Since the first papers referencing NTA appeared in 2006, the rate of publication has grown exponentially. The proportion of papers within Life Sciences has grown most rapidly, from 30% in the early years to more than 80% today. This bias is driven by the match between NanoSight's multiparameter characterization capability and the complexity and natural variability of biological and botanical samples. "Publications are largely from academic users; commercial concerns remain more guarded about applications, for good business reasons. With these users, primarily in the pharmaceutical industries, we do have to work harder to understand their applications and future needs," commented Jeremy Warren, NanoSight's CEO.
Since NanoSight began sales in earnest in 2006, uptake has been rapid; today the instrument population exceeds 600 with more than 90% of sales outside the UK. Providing instruments is just the start of the adoption process. Only when users validate the usefulness of new measurands can the potential of any new technology be fully appreciated.
"User endorsement carries far more weight than anything we could say about NTA" says NanoSight's Head of Development, Dr Patrick Hole. "Users tell colleagues in the same field about NanoSight's utility, and that is emphasized best when a paper is published. Peers see this information together with the value that the characterization provides along with a record of the methodologies employed."
Applications range from drug delivery system and aggregation of protein therapeutics to legislation-driven nanomaterials detection and study of exosomes. Exosomes are biologically derived nanoparticles whose enormous potential in cancer and other diagnostics is driving a burgeoning sector of scientific research.
For Warren, papers provide horsepower to the innovation and development processes. He comments "Fundamental to our business is the development of new applications. Within the miscellany of unique applications of NanoSight instrumentation sit occasional nuggets of gold. These are the applications that tick all the boxes: the data NanoSight supplies is unique, it is extremely valuable to the user and the sector is large and growing. Users bring these to us; our task is to listen."

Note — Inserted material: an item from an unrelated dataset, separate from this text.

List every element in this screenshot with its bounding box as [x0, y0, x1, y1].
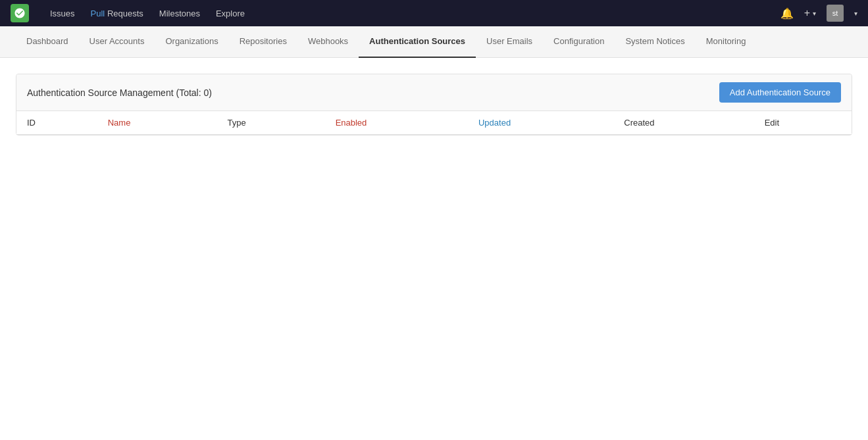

New applications aside, papers represent development effort. Warren adds "reflect for a moment on hundreds of research groups' writing papers. In 2013 this will represent tens of thousands of laboratory hours from PhD-level scientists, with their NanoSight work continuing to advance research and development." Warren concludes "The publication rate continues upward and, if current trends continue, 2013 will see papers reach the 1,000 mark. Now that will be a milestone to celebrate."